> Goal of the exercise
In the entries that follow, the first line to write out is the one containing "d’utilisateurs ?", and the last is the one containing "Si vous êtes membre". Reproduce that stretch exactly, with nothing before or after it.

Dataset items:
★ ★ ★ ★ ★
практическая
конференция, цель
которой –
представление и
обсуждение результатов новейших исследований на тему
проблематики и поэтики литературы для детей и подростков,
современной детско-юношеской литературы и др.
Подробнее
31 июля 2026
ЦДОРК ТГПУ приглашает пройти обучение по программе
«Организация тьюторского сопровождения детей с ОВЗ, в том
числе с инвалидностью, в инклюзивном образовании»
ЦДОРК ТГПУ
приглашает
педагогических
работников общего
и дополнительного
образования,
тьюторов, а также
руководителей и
★ ★ ★ ★ ★
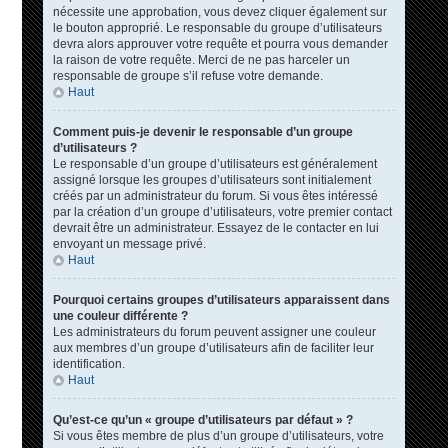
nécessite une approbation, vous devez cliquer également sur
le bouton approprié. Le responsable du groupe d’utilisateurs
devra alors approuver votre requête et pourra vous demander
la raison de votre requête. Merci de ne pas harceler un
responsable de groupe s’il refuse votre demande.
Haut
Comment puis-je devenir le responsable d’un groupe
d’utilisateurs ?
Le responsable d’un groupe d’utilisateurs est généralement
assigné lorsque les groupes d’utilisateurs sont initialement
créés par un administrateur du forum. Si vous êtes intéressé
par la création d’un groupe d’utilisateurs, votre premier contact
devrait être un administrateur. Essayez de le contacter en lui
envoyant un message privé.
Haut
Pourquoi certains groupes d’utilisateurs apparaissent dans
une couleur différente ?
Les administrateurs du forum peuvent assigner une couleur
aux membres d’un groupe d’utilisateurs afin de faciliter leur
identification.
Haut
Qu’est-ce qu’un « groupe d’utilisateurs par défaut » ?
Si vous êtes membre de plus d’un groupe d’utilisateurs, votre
★ ★ ★ ★ ★
> Response to the task
d’utilisateurs ?
Le responsable d’un groupe d’utilisateurs est généralement
assigné lorsque les groupes d’utilisateurs sont initialement
créés par un administrateur du forum. Si vous êtes intéressé
par la création d’un groupe d’utilisateurs, votre premier contact
devrait être un administrateur. Essayez de le contacter en lui
envoyant un message privé.
Haut
Pourquoi certains groupes d’utilisateurs apparaissent dans
une couleur différente ?
Les administrateurs du forum peuvent assigner une couleur
aux membres d’un groupe d’utilisateurs afin de faciliter leur
identification.
Haut
Qu’est-ce qu’un « groupe d’utilisateurs par défaut » ?
Si vous êtes membre de plus d’un groupe d’utilisateurs, votre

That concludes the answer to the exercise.